Why Women Are Underdiagnosed

Women with OSA are less likely to report the classic symptom of loud snoring. They more commonly present with insomnia, morning headaches, fatigue, mood disturbances, and depression. These are symptoms that can be attributed to anxiety, menopause, thyroid disease, or stress, and frequently are. Sleep studies are consequently ordered less often, and when they are ordered, the referral tends to come years later in the disease course than for men with equivalent severity.

The cognitive evidence specifically highlights post-menopausal women as a group with disproportionately severe cognitive consequences for equivalent OSA severity compared with men. The diagnostic gap is not only affecting quality of life in the short term. It is allowing damage to accumulate over years in a group that is already at elevated risk simply from the hormonal changes of menopause.

References

[1] Abdul Jafar NK et al. Obstructive sleep apnea syndrome in polycystic ovary syndrome: a systematic review and meta-analysis. Frontiers in Endocrinology. 2025. 8 cross-sectional studies, 942 participants; pooled OSA prevalence 37% in PCOS vs 6% in non-PCOS; OR 9.52 for composite OSA (95% CI 3.90-23.26).

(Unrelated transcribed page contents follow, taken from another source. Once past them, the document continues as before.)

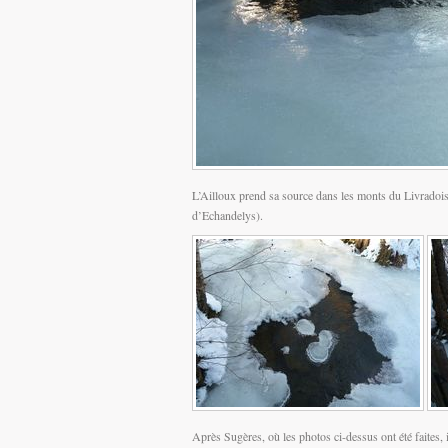
L’Ailloux prend sa source dans les monts du Livradois 
d’Echandelys).
Après Sugères, où les photos ci-dessus ont été faites, 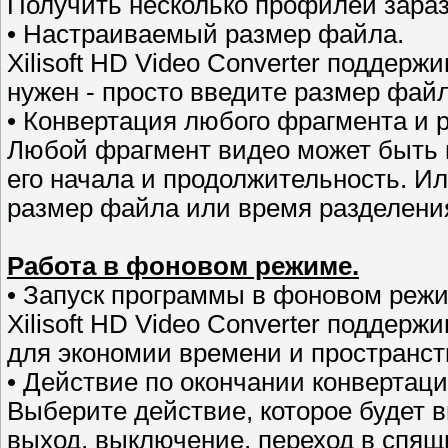
Получить несколько профилей зараз 
• Настраиваемый размер файла.
Xilisoft HD Video Converter поддер
нужен - просто введите размер файл
• Конвертация любого фрагмента и 
Любой фрагмент видео может быть к
его начала и продолжительность. Ил
размер файла или время разделени
Работа в фоновом режиме.
• Запуск программы в фоновом режи
Xilisoft HD Video Converter поддер
для экономии времени и пространст
• Действие по окончании конвертаци
Выберите действие, которое будет 
выход, выключение, переход в спя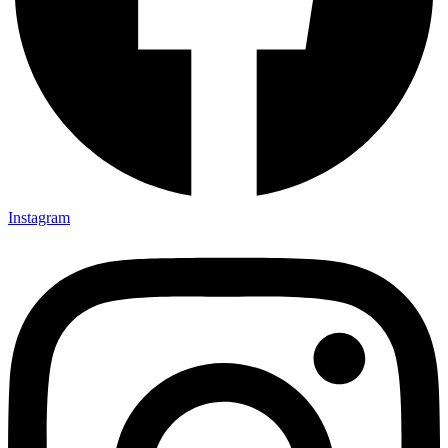
Instagram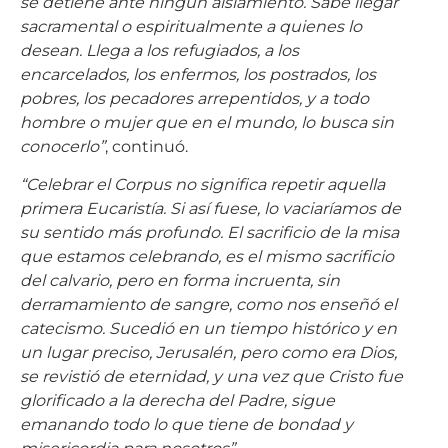
se detiene ante ningún aislamiento. Sabe llegar
sacramental o espiritualmente a quienes lo
desean. Llega a los refugiados, a los
encarcelados, los enfermos, los postrados, los
pobres, los pecadores arrepentidos, y a todo
hombre o mujer que en el mundo, lo busca sin
conocerlo”
, continuó.
“Celebrar el Corpus no significa repetir aquella
primera Eucaristía. Si así fuese, lo vaciaríamos de
su sentido más profundo. El sacrificio de la misa
que estamos celebrando, es el mismo sacrificio
del calvario, pero en forma incruenta, sin
derramamiento de sangre, como nos enseñó el
catecismo. Sucedió en un tiempo histórico y en
un lugar preciso, Jerusalén, pero como era Dios,
se revistió de eternidad, y una vez que Cristo fue
glorificado a la derecha del Padre, sigue
emanando todo lo que tiene de bondad y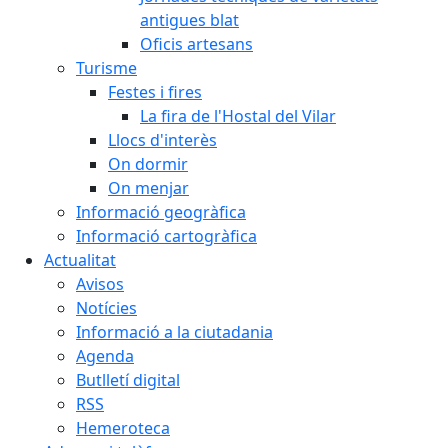
antigues blat
Oficis artesans
Turisme
Festes i fires
La fira de l'Hostal del Vilar
Llocs d'interès
On dormir
On menjar
Informació geogràfica
Informació cartogràfica
Actualitat
Avisos
Notícies
Informació a la ciutadania
Agenda
Butlletí digital
RSS
Hemeroteca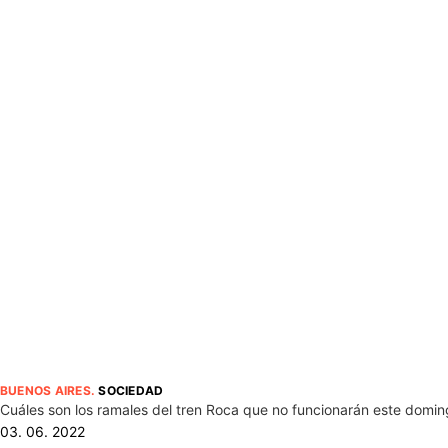
BUENOS AIRES
.
SOCIEDAD
Cuáles son los ramales del tren Roca que no funcionarán este domin
03. 06. 2022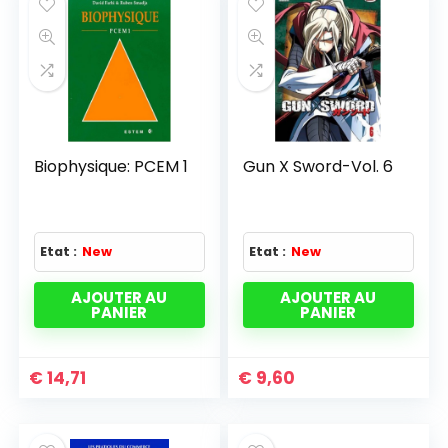
Biophysique: PCEM 1
Gun X Sword-Vol. 6
Etat :
New
Etat :
New
AJOUTER AU
AJOUTER AU
PANIER
PANIER
€
14,71
€
9,60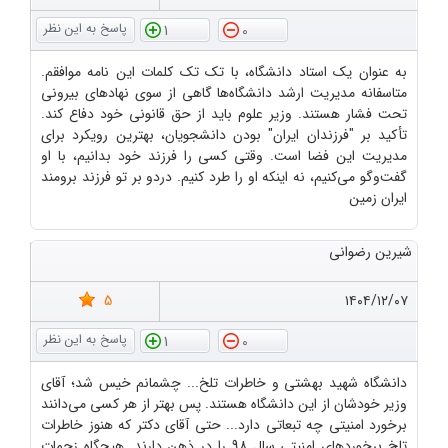
1
0
به عنوان یک استاد دانشگاه، با تک تک کلمات این نامه موافقم.
متاسفانه مدیریت ارشد دانشگاه‌ها گاهی از سوی نهادهای بیرونی
تحت فشار هستند. وزیر علوم باید از حق قانونی خود دفاع کند.
تأکید بر "فرزندان ایران" بودن دانشجویان، بهترین رویکرد برای
مدیریت این فضا است. وقتی کسی را فرزند خود بدانیم، با او
گفت‌وگو می‌کنیم، نه اینکه او را طرد کنیم. دردو بر تو فرزند برومند
ایران زمین
شیرین رضوانی
5
۱۴۰۴/۱۲/۰۷
1
0
دانشگاه شهید بهشتی و خاطرات تلخ... چشمانم خیس شد؛ آقای
وزیر خودشان از این دانشگاه هستند. پس بهتر از هر کسی می‌دانند
برخورد امنیتی چه تبعاتی دارد... حتی آقای دکتر که هنوز خاطرات
تلخ برخوردهای امنیتی سال 98 را در ذهن دارند. هیچگاه زحمات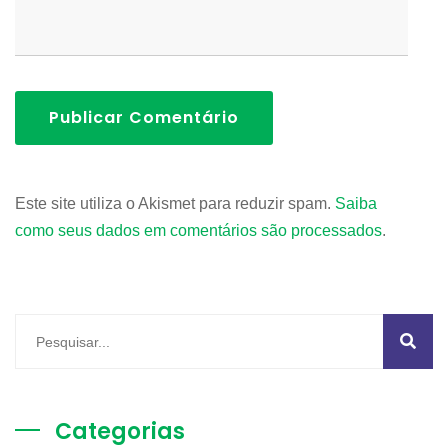
Publicar Comentário
Este site utiliza o Akismet para reduzir spam.
Saiba
como seus dados em comentários são processados
.
Categorias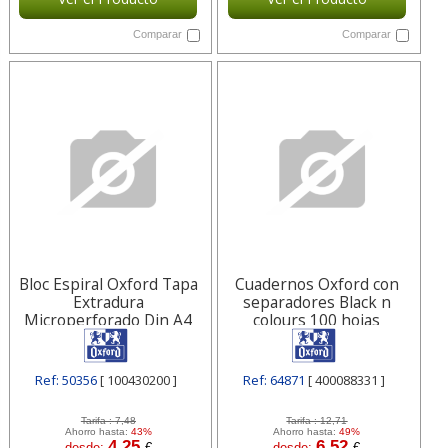
Comparar
Comparar
Bloc Espiral Oxford Tapa
Cuadernos Oxford con
Extradura
separadores Black n
Microperforado Din A4
colours 100 hojas
80 Hojas Cuadros 5mm
100430200
Ref: 50356
[ 100430200 ]
Ref: 64871
[ 400088331 ]
Tarifa :
7,48
Tarifa :
12,71
Ahorro hasta:
43%
Ahorro hasta:
49%
4,25
6,52
desde:
€
desde:
€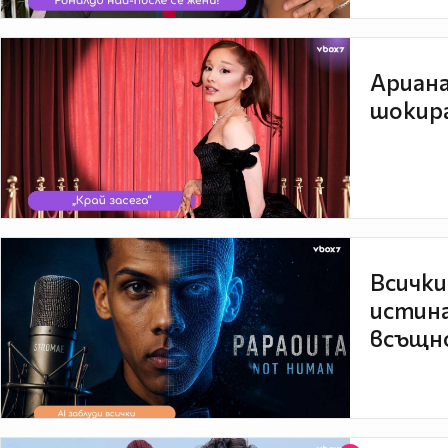
Ариана
шокира
Всички
истина
всъщно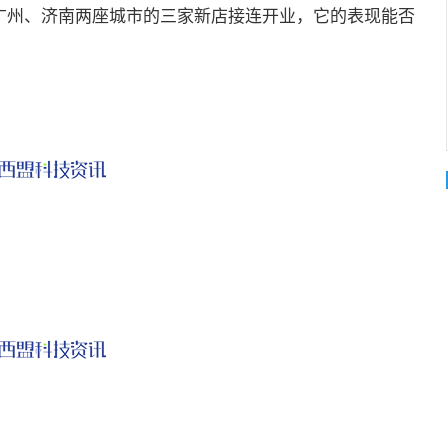
0在广州、济南两座城市的三家新店接连开业，它的表现能否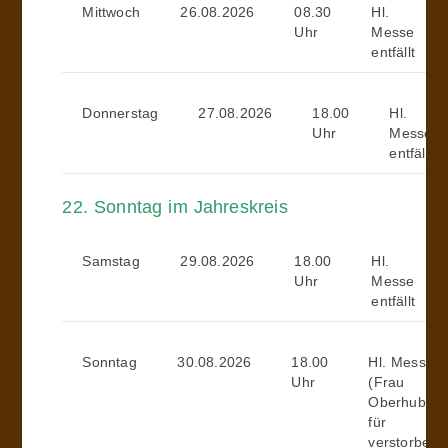
Mittwoch
26.08.2026
08.30
Hl.
Uhr
Messe
entfällt
Donnerstag
27.08.2026
18.00
Hl.
Uhr
Messe
entfällt
22. Sonntag im Jahreskreis
Samstag
29.08.2026
18.00
Hl.
Uhr
Messe
entfällt
Sonntag
30.08.2026
18.00
Hl. Messe
Uhr
(Frau
Oberhuber
für
verstorbene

[2] Jafar NKA et al. Sex hormones, sex hormone-binding globulin and sleep problems in females with polycystic ovary syndrome: a systematic review and meta-analysis. Clinical Endocrinology. 2025. 24 studies; SHBG significantly lower in PCOS women with OSA versus without (SMD -0.62).

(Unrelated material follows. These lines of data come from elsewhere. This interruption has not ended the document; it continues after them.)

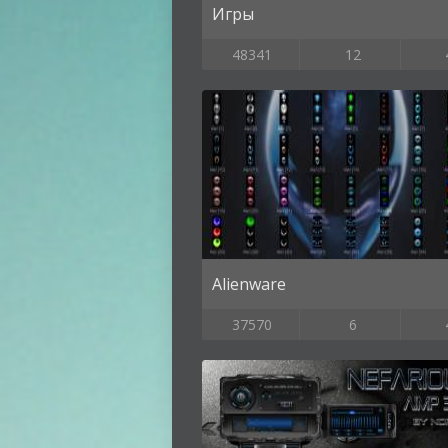
Игры
48341
12
Alienware
37570
6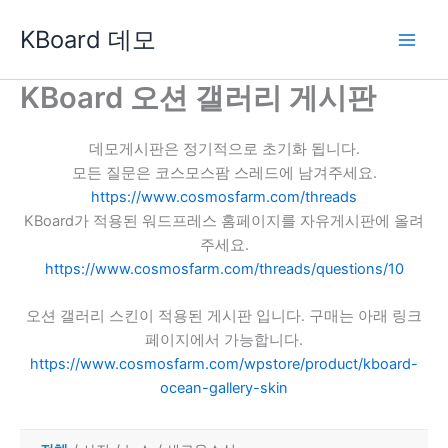
콘
KBoard 데모
텐
츠
로
KBoard 오션 갤러리 게시판
건
너
데모게시판은 정기적으로 초기화 됩니다.
뛰
모든 질문은 코스모스팜 스레드에 남겨주세요.
기
https://www.cosmosfarm.com/threads
KBoard가 적용된 워드프레스 홈페이지를 자유게시판에 올려
주세요.
https://www.cosmosfarm.com/threads/questions/10
오션 갤러리 스킨이 적용된 게시판 입니다. 구매는 아래 링크
페이지에서 가능합니다.
https://www.cosmosfarm.com/wpstore/product/kboard-
ocean-gallery-skin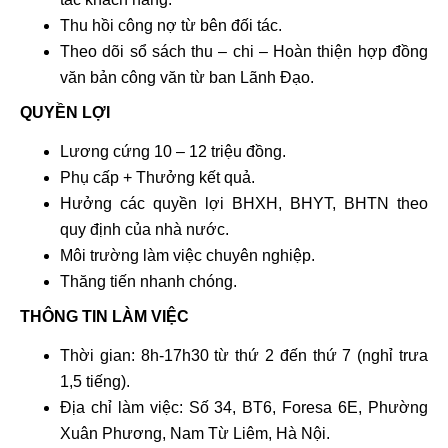
Thu hồi công nợ từ bên đối tác.
Theo dõi sổ sách thu – chi – Hoàn thiện hợp đồng
văn bản công văn từ ban Lãnh Đạo.
QUYỀN LỢI
Lương cứng 10 – 12 triệu đồng.
Phụ cấp + Thưởng kết quả.
Hưởng các quyền lợi BHXH, BHYT, BHTN theo
quy định của nhà nước.
Môi trường làm việc chuyên nghiệp.
Thăng tiến nhanh chóng.
THÔNG TIN LÀM VIỆC
Thời gian: 8h-17h30 từ thứ 2 đến thứ 7 (nghỉ trưa
1,5 tiếng).
Địa chỉ làm việc: Số 34, BT6, Foresa 6E, Phường
Xuân Phương, Nam Từ Liêm, Hà Nội.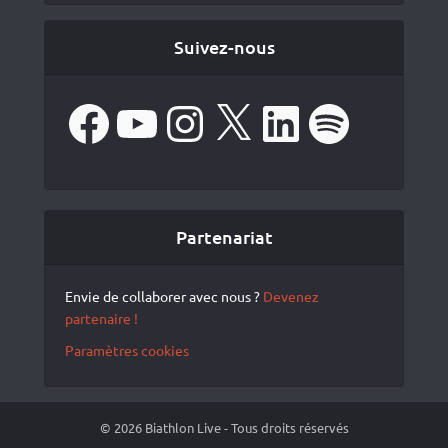
Suivez-nous
Facebook
YouTube
Instagram
X
LinkedIn
Spotify
Partenariat
Envie de collaborer avec nous ?
Devenez
partenaire !
Paramètres cookies
© 2026 Biathlon Live - Tous droits réservés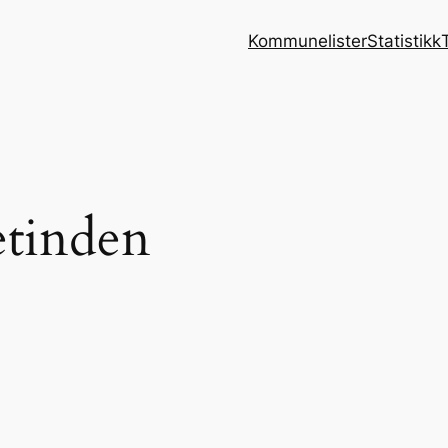
Kommunelister
Statistikk
etinden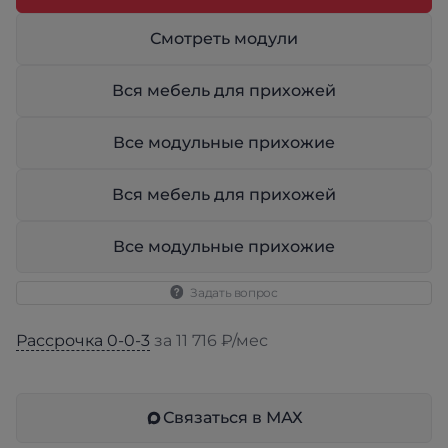
Смотреть модули
Вся мебель для прихожей
Все модульные прихожие
Вся мебель для прихожей
Все модульные прихожие
Задать вопрос
Рассрочка 0-0-3
за 11 716 ₽/мес
Связаться в МАХ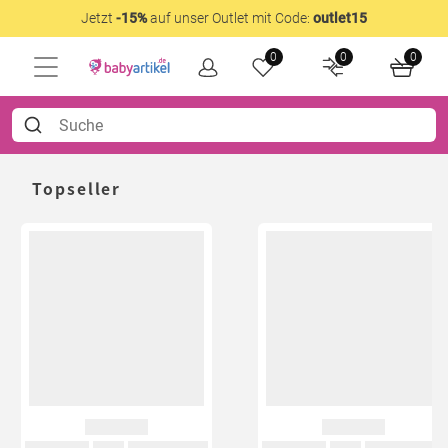
Jetzt
-15%
auf unser Outlet mit Code:
outlet15
0
0
0
Topseller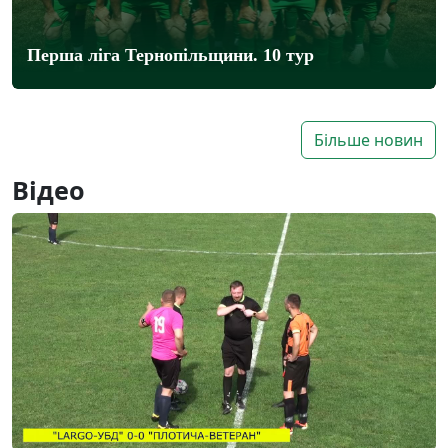
Перша ліга Тернопільщини. 10 тур
Більше новин
Відео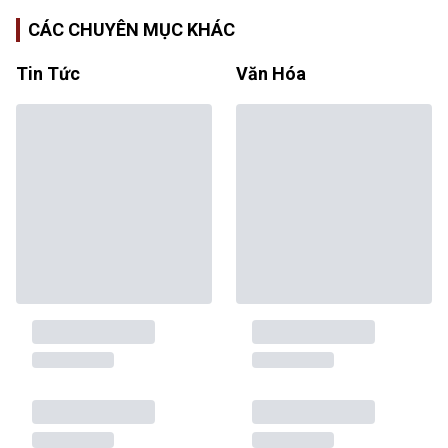
CÁC CHUYÊN MỤC KHÁC
Tin Tức
Văn Hóa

[3] Kahal H et al. The association between obstructive sleep apnea and metabolic abnormalities in women with PCOS: a systematic review and meta-analysis. Sleep. 2018. 6 studies, 252 participants; PCOS+OSA associated with 6 kg/m2 higher BMI, 10.93 cm wider waist circumference, significantly worse insulin resistance, blood pressure, and lipid profiles.

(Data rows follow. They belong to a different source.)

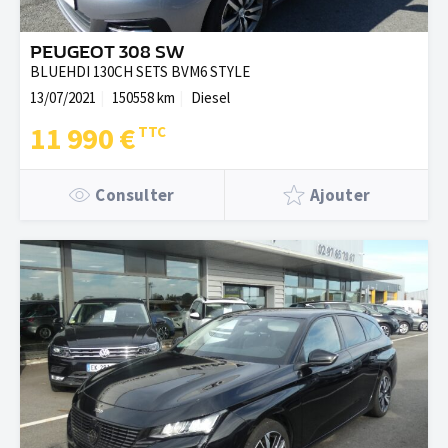
PEUGEOT 308 SW
BLUEHDI 130CH SETS BVM6 STYLE
13/07/2021
150558 km
Diesel
11 990 €
Consulter
Ajouter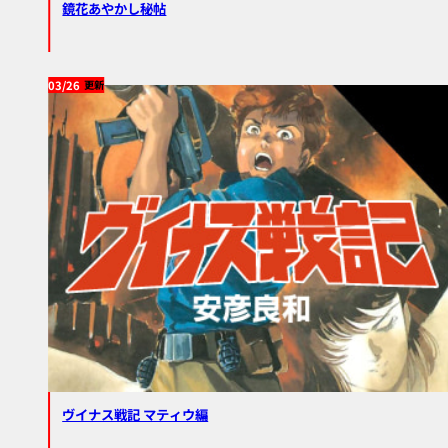
鏡花あやかし秘帖
03/26
ヴイナス戦記 マティウ編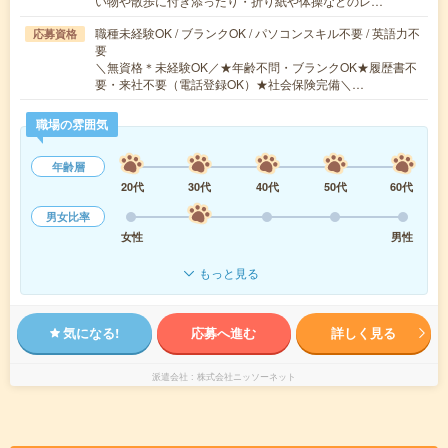
い物や散歩に付き添ったり・折り紙や体操などのレ…
職種未経験OK / ブランクOK / パソコンスキル不要 / 英語力不
応募資格
要
＼無資格＊未経験OK／★年齢不問・ブランクOK★履歴書不
要・来社不要（電話登録OK）★社会保険完備＼…
職場の雰囲気
年齢層
20代
30代
40代
50代
60代
男女比率
女性
男性
もっと見る
気になる!
応募へ進む
詳しく見る
派遣会社
株式会社ニッソーネット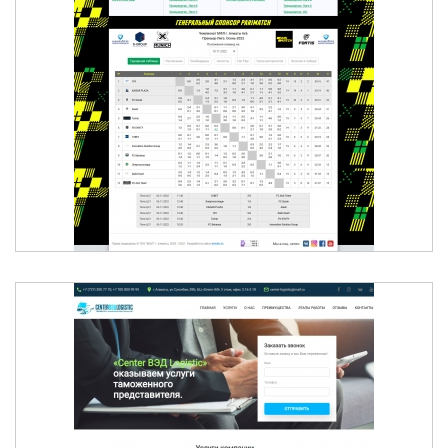
МИНИ-ФУТБОЛЬНАЯ ЛИГА Г. АЛМАТЫ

[4] Lu Q et al. Sleep disturbances during pregnancy and adverse maternal and fetal outcomes: a systematic review and meta-analysis. Sleep Medicine Reviews. 2021. 120 studies, 58,123,250 pregnant women; OSA associated with OR 2.80 for pre-eclampsia, OR 1.59 for gestational diabetes, OR 1.38 for preterm birth.

[5] Liu L et al. The prevalence of obstructive sleep apnea and its association with pregnancy-related health outcomes: a systematic review and meta-analysis. Sleep and Breathing. 2018. 33 studies; pooled OSA prevalence 15% in pregnancy; OSA associated with substantially elevated odds of gestational hypertension, gestational diabetes, and pre-eclampsia.

[6] Chen P et al. Sleep apnea and risk of gestational diabetes and preeclampsia: a Mendelian randomization study. Sleep. 2025. One-sample MR using genetic instruments for OSA; OSA causally associated with gestational diabetes (OR 1.43) and pre-eclampsia (OR 1.48); no horizontal pleiotropy detected, supporting causal interpretation.

[7] Habibi F et al. Relationship between sleep disturbances and in vitro fertilization outcomes in infertile women: a systematic review and meta-analysis. Brain and Behavior. 2025. 9 studies; significant association between sleep quality and IVF outcomes.

[8] Zhou P et al. A possible important regulatory role of estrogen in obstructive sleep apnea hypoventilation syndrome. Frontiers in Medicine. 2025. Narrative review of oestrogen's protective role in upper airway tone and its reduction at menopause.

[9] Qin S et al. Association between obstructive sleep apnea and female sexual dysfunction: a systematic review and meta-analysis. Sexual Medicine Reviews. 2025. Meta-analysis; OR 2.56 for female sexual dysfunction in OSA patients across all FSFI domains (95% CI 1.38-4.75).